Yet that is the saving grace of the full-power wheelchair in its present form. The crud over our heads is the ceiling of our automobile population. Far worse would be the pollution of the nonpolluting car. Then we could sextuple-deck the Long Island Expressway, shuffle off to Buffalo at the end of a day at the new World Trade Center down at the already drained Battery... but this is just science fiction. You can't burn oil without polluting and when cars stop running on oil, there is a chance that oil will stop running us and we will stop living on energy borrowed form geological time with no intention of repayment.
Since this energy is not ours, we feel no need to conserve it, we throw it away. Perhaps the throwaway car was the start of throwaway living. Never before have goods of such importance lost their value so quickly. Perhaps it is because they destroy rather than create. Creative work does not depreciate, it appreciates all the more in our car time as it becomes more and more scarce.

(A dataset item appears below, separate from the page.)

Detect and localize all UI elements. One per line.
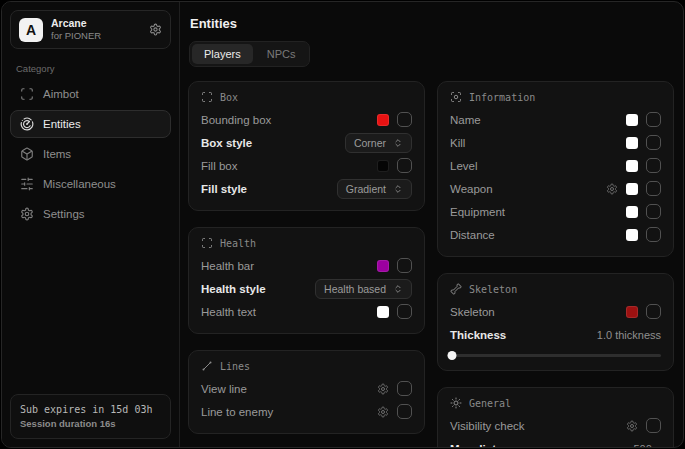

It is in moon travel that one finds the fastest depreciation of all. This is the ultimate projection of the car-travel society. There is instant depreciation; the booster stages and the fuel vanish, only the capsule arrives (with the relative residual value that my '47 Chevy would have today). Perhaps we get into trouble when our tools, our goods, do not live as long as we do. A house does, a trolley car or a locomotive or a steamship used to be good for a generation or two. The car cannot last because, it consumes itself as it consumes energy.

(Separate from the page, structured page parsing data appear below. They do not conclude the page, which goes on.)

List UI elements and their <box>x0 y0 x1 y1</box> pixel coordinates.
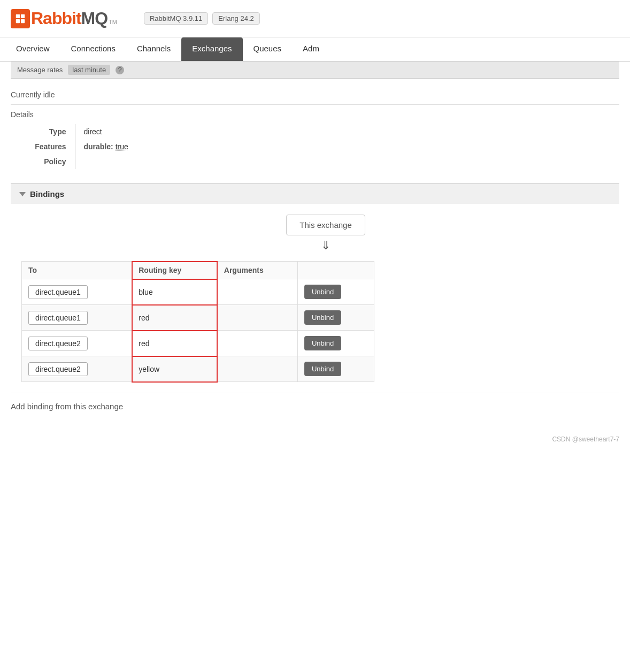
main-nav: Overview Connections Channels Exchanges … <box>0 37 630 62</box>
nav-item-channels[interactable]: Channels <box>126 37 181 61</box>
details-label-type: Type <box>11 124 75 139</box>
binding-routing-key-cell: red <box>132 305 218 331</box>
rabbitmq-version-badge: RabbitMQ 3.9.11 <box>144 12 208 25</box>
table-row: direct.queue2redUnbind <box>22 331 374 356</box>
svg-rect-1 <box>21 14 25 18</box>
logo: RabbitMQ TM <box>11 9 117 28</box>
details-label-features: Features <box>11 139 75 154</box>
details-row-policy: Policy <box>11 154 137 169</box>
add-binding-section: Add binding from this exchange <box>11 393 619 419</box>
idle-status: Currently idle <box>11 85 619 104</box>
message-rates-badge: last minute <box>68 65 110 75</box>
nav-item-connections[interactable]: Connections <box>60 37 126 61</box>
binding-routing-key-cell: red <box>132 331 218 356</box>
bindings-table-wrapper: To Routing key Arguments direct.queue1bl… <box>21 261 609 382</box>
binding-arguments-cell <box>217 305 297 331</box>
logo-text: RabbitMQ <box>31 9 107 28</box>
add-binding-title: Add binding from this exchange <box>11 402 123 411</box>
unbind-button[interactable]: Unbind <box>304 336 341 350</box>
binding-to-cell: direct.queue1 <box>22 305 132 331</box>
exchange-box: This exchange <box>286 215 365 235</box>
details-value-type: direct <box>75 124 137 139</box>
binding-action-cell: Unbind <box>297 305 374 331</box>
queue-box: direct.queue2 <box>28 362 88 376</box>
message-rates-bar: Message rates last minute ? <box>11 62 619 79</box>
svg-rect-0 <box>16 14 20 18</box>
unbind-button[interactable]: Unbind <box>304 310 341 325</box>
binding-to-cell: direct.queue2 <box>22 331 132 356</box>
binding-arguments-cell <box>217 279 297 305</box>
durable-value: true <box>116 142 128 151</box>
svg-rect-2 <box>16 19 20 22</box>
queue-box: direct.queue2 <box>28 337 88 350</box>
bindings-collapse-icon[interactable] <box>19 192 26 196</box>
table-row: direct.queue1redUnbind <box>22 305 374 331</box>
unbind-button[interactable]: Unbind <box>304 362 341 376</box>
details-row-type: Type direct <box>11 124 137 139</box>
durable-label: durable: <box>84 142 113 151</box>
details-title: Details <box>11 110 619 119</box>
binding-routing-key-cell: blue <box>132 279 218 305</box>
details-section: Details Type direct Features durable: tr… <box>11 104 619 174</box>
details-table: Type direct Features durable: true Polic… <box>11 124 137 169</box>
bindings-table-header-row: To Routing key Arguments <box>22 262 374 279</box>
details-value-policy <box>75 154 137 169</box>
queue-box: direct.queue1 <box>28 311 88 325</box>
details-value-features: durable: true <box>75 139 137 154</box>
svg-rect-3 <box>21 19 25 22</box>
queue-box: direct.queue1 <box>28 285 88 299</box>
details-row-features: Features durable: true <box>11 139 137 154</box>
logo-tm: TM <box>109 19 117 25</box>
nav-item-exchanges[interactable]: Exchanges <box>181 37 242 61</box>
arrow-down-icon: ⇓ <box>321 240 331 251</box>
col-header-action <box>297 262 374 279</box>
binding-action-cell: Unbind <box>297 331 374 356</box>
bindings-title: Bindings <box>30 189 64 198</box>
logo-icon <box>11 9 30 28</box>
col-header-to: To <box>22 262 132 279</box>
details-label-policy: Policy <box>11 154 75 169</box>
col-header-arguments: Arguments <box>217 262 297 279</box>
binding-to-cell: direct.queue1 <box>22 279 132 305</box>
version-badges: RabbitMQ 3.9.11 Erlang 24.2 <box>144 12 260 25</box>
nav-item-admin[interactable]: Adm <box>292 37 330 61</box>
nav-item-overview[interactable]: Overview <box>5 37 60 61</box>
main-content: Message rates last minute ? Currently id… <box>0 62 630 430</box>
binding-to-cell: direct.queue2 <box>22 356 132 382</box>
nav-item-queues[interactable]: Queues <box>243 37 293 61</box>
page-header: RabbitMQ TM RabbitMQ 3.9.11 Erlang 24.2 <box>0 0 630 37</box>
logo-rabbit: Rabbit <box>31 9 81 28</box>
exchange-diagram: This exchange ⇓ <box>32 204 619 261</box>
col-header-routing-key: Routing key <box>132 262 218 279</box>
message-rates-help[interactable]: ? <box>116 66 124 74</box>
erlang-version-badge: Erlang 24.2 <box>212 12 260 25</box>
binding-arguments-cell <box>217 331 297 356</box>
table-row: direct.queue2yellowUnbind <box>22 356 374 382</box>
logo-mq: MQ <box>81 9 108 28</box>
binding-arguments-cell <box>217 356 297 382</box>
bindings-header: Bindings <box>11 184 619 204</box>
bindings-section: Bindings This exchange ⇓ To Routing key … <box>11 183 619 382</box>
binding-action-cell: Unbind <box>297 356 374 382</box>
watermark-text: CSDN @sweetheart7-7 <box>552 436 619 443</box>
unbind-button[interactable]: Unbind <box>304 285 341 299</box>
table-row: direct.queue1blueUnbind <box>22 279 374 305</box>
binding-routing-key-cell: yellow <box>132 356 218 382</box>
footer-watermark: CSDN @sweetheart7-7 <box>0 430 630 448</box>
message-rates-label: Message rates <box>17 66 63 74</box>
binding-action-cell: Unbind <box>297 279 374 305</box>
bindings-table: To Routing key Arguments direct.queue1bl… <box>21 261 374 382</box>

Sooner or later, it consumes us, mentally as well as physically. The car bestows power without responsibility. The airline pilot, the steamer captain, the locomotive engineer control much more power, but their every move is governed by skills that take years to acquire and rules that fix responsibility in every foreseeable circumstance. Not we in our cars; we get the power for nothing, we pay insurance companies to take the rap, thereby giving them a swollen role in shaping our world. The car puts all of us on horseback we can multiply our own speed and power as our predecessors could only by riding fleet horses, again almost a professional skill and certainly one that demands much more physical and psychological effort than guiding an automobile after a few hours of lessons.

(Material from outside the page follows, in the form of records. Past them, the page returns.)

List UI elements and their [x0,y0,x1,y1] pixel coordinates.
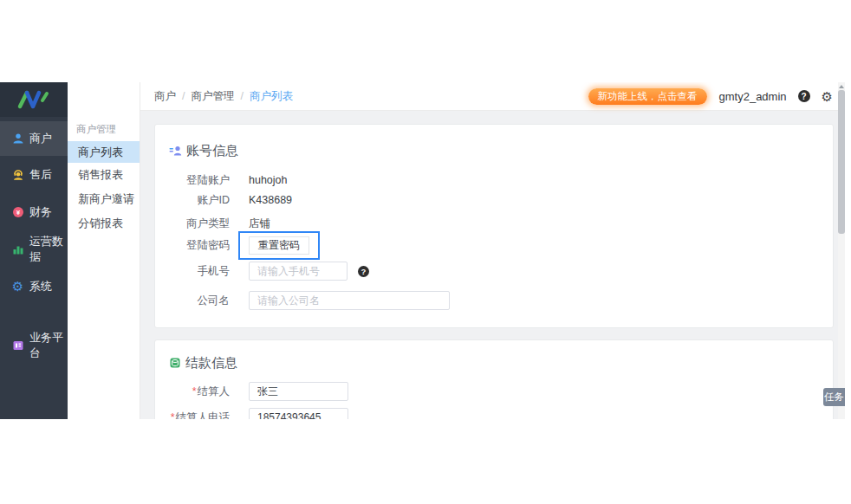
breadcrumb-merchant-management[interactable]: 商户管理 [191,89,234,104]
settler-phone-row: *结算人电话 [155,408,833,419]
vertical-scrollbar[interactable] [838,82,845,419]
settler-row: *结算人 [155,382,833,401]
username[interactable]: gmty2_admin [719,90,787,103]
sidebar-item-merchant[interactable]: 商户 [0,121,68,156]
breadcrumb-separator: / [182,90,185,102]
secondary-sidebar: 商户管理 商户列表 销售报表 新商户邀请 分销报表 [68,82,140,419]
account-info-card: 账号信息 登陆账户 huhojoh 账户ID K438689 商户类型 店铺 登… [154,124,834,328]
sidebar-item-aftersale[interactable]: 售后 [0,156,68,193]
sidebar-spacer [0,305,68,326]
app-window: 商户 售后 ¥ 财务 运营数据 ⚙ 系统 [0,82,845,419]
login-account-value: huhojoh [249,174,288,186]
scrollbar-up-arrow[interactable] [839,85,844,88]
section-title-text: 结款信息 [185,355,237,372]
sidebar-item-label: 系统 [29,279,52,294]
merchant-type-label: 商户类型 [155,216,230,231]
scrollbar-thumb[interactable] [838,90,845,234]
new-feature-badge[interactable]: 新功能上线，点击查看 [588,88,707,105]
settlement-section-title: 结款信息 [169,356,833,370]
company-input[interactable] [249,291,450,310]
brand-logo [0,82,68,117]
sidebar-item-system[interactable]: ⚙ 系统 [0,268,68,305]
submenu-item-sales-report[interactable]: 销售报表 [68,163,140,187]
breadcrumb-merchant-list: 商户列表 [250,89,293,104]
submenu-item-distribution-report[interactable]: 分销报表 [68,211,140,236]
account-section-title: 账号信息 [169,144,833,158]
account-info-icon [169,145,182,157]
account-id-row: 账户ID K438689 [155,191,833,209]
operation-data-icon [11,242,24,255]
system-icon: ⚙ [11,280,24,293]
sidebar-item-label: 商户 [29,131,52,146]
settler-label: *结算人 [155,384,230,399]
reset-password-focus-ring: 重置密码 [238,231,320,260]
help-icon[interactable]: ? [798,90,810,102]
required-mark: * [192,385,197,397]
settlement-info-card: 结款信息 *结算人 *结算人电话 [154,339,834,419]
submenu-item-merchant-list[interactable]: 商户列表 [68,141,140,163]
sidebar-item-label: 财务 [29,204,52,220]
phone-input[interactable] [249,262,348,281]
aftersale-icon [11,168,24,181]
required-mark: * [171,411,175,420]
breadcrumb-merchant[interactable]: 商户 [154,89,176,104]
sidebar-item-business-platform[interactable]: 业务平台 [0,326,68,364]
account-id-label: 账户ID [155,193,230,208]
phone-label: 手机号 [155,264,230,279]
settler-phone-input[interactable] [249,408,348,419]
submenu-title: 商户管理 [68,122,140,136]
page-content: 账号信息 登陆账户 huhojoh 账户ID K438689 商户类型 店铺 登… [140,111,838,419]
sidebar-item-label: 业务平台 [29,330,68,361]
phone-row: 手机号 ? [155,262,833,281]
svg-text:¥: ¥ [16,209,20,216]
settler-phone-label: *结算人电话 [155,410,230,420]
task-side-tab[interactable]: 任务 [823,388,845,406]
finance-icon: ¥ [11,205,24,218]
password-row: 登陆密码 重置密码 [155,232,833,259]
topbar-right: 新功能上线，点击查看 gmty2_admin ? ⚙ [588,88,834,105]
sidebar-item-label: 售后 [29,167,52,183]
merchant-type-row: 商户类型 店铺 [155,215,833,232]
settler-input[interactable] [249,382,348,401]
sidebar-item-finance[interactable]: ¥ 财务 [0,193,68,230]
account-id-value: K438689 [249,194,292,206]
business-platform-icon [11,339,24,352]
reset-password-button[interactable]: 重置密码 [249,236,309,255]
submenu-item-new-merchant-invite[interactable]: 新商户邀请 [68,187,140,211]
merchant-icon [11,132,24,145]
main-area: 商户 / 商户管理 / 商户列表 新功能上线，点击查看 gmty2_admin … [140,82,838,419]
breadcrumb: 商户 / 商户管理 / 商户列表 [154,89,293,104]
sidebar-item-operation-data[interactable]: 运营数据 [0,230,68,268]
password-label: 登陆密码 [155,238,230,253]
phone-help-icon[interactable]: ? [358,266,369,277]
brand-logo-icon [14,88,54,111]
company-row: 公司名 [155,291,833,310]
settlement-info-icon [169,357,181,369]
login-account-row: 登陆账户 huhojoh [155,171,833,189]
primary-sidebar: 商户 售后 ¥ 财务 运营数据 ⚙ 系统 [0,82,68,419]
company-label: 公司名 [155,294,230,308]
login-account-label: 登陆账户 [155,173,230,188]
topbar: 商户 / 商户管理 / 商户列表 新功能上线，点击查看 gmty2_admin … [140,82,838,111]
breadcrumb-separator: / [240,90,243,102]
merchant-type-value: 店铺 [249,216,270,231]
section-title-text: 账号信息 [186,143,238,159]
sidebar-item-label: 运营数据 [29,234,68,265]
settings-gear-icon[interactable]: ⚙ [822,90,833,103]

So we are all men on horseback. In the United States, the man on horseback is the cowboy, a workingman in working clothes. His image has covered the world, he is imitated in Les Corrals du Far West on the banks of the Yonne or in dude ranches behind Mandelieu on the road to Cannes. His were the free and easy ways of Americans on horseback, they are transposed into the manners of the car driver in America. He gives the right of way to the weak, he stops to offer his help at a sign of trouble, it is the old fraternity of the cowboys on the plains. The Americans invented hitchhiking, a form of instant hospitality and generosity. Signs of such behavior are found throughout the United States, even in a city like New York. Scoffers (and I know there are many) are advised to try crossing a street or riding a bicycle in such cradles of civilization as Paris or Rome.
In mother Europe, the man on horseback has different meaning. His power is political, he is a military man, Napoleon crossing the Alps, General Boulanger saving France from democracy, all the grand butchers of Europe's wars leading their pedestrians to slaughter. There is a social Grand Canyon between these horsemen and the muddy manure-spattered European cowherd whom no one would dream of emulating. Still, the nearest thing I ever saw to the Wild West on either side of the Atlantic was a farm boy in the upper Marne valley. He was driving the herd home and riding the last cow, holding her between his thighs, riding bareback, no reins, no hands. I was with my dear friend, the photographer, I wanted her to get a picture, but the light was falling fast, faster than we could cycle over to the pasture. The cowboy was cooperative; he rode his cow almost into the ground, but the exposure meter said no and we had no flash. It was just as well, that cow would have jumped over the moon with the boy on her back if we had focused lightning on her from the big black round eye that always sends the cows cowering. The cowboy told us he could ride only one cow in the herd, the others weren't used to him. He would be glad to ride a cow any time for the photographer if she came back to take his picture. He told her this in all sincerity, his eyes looking at her haunches the way he must have sized up the cow's before he took his flying leap to mount them for the journey home.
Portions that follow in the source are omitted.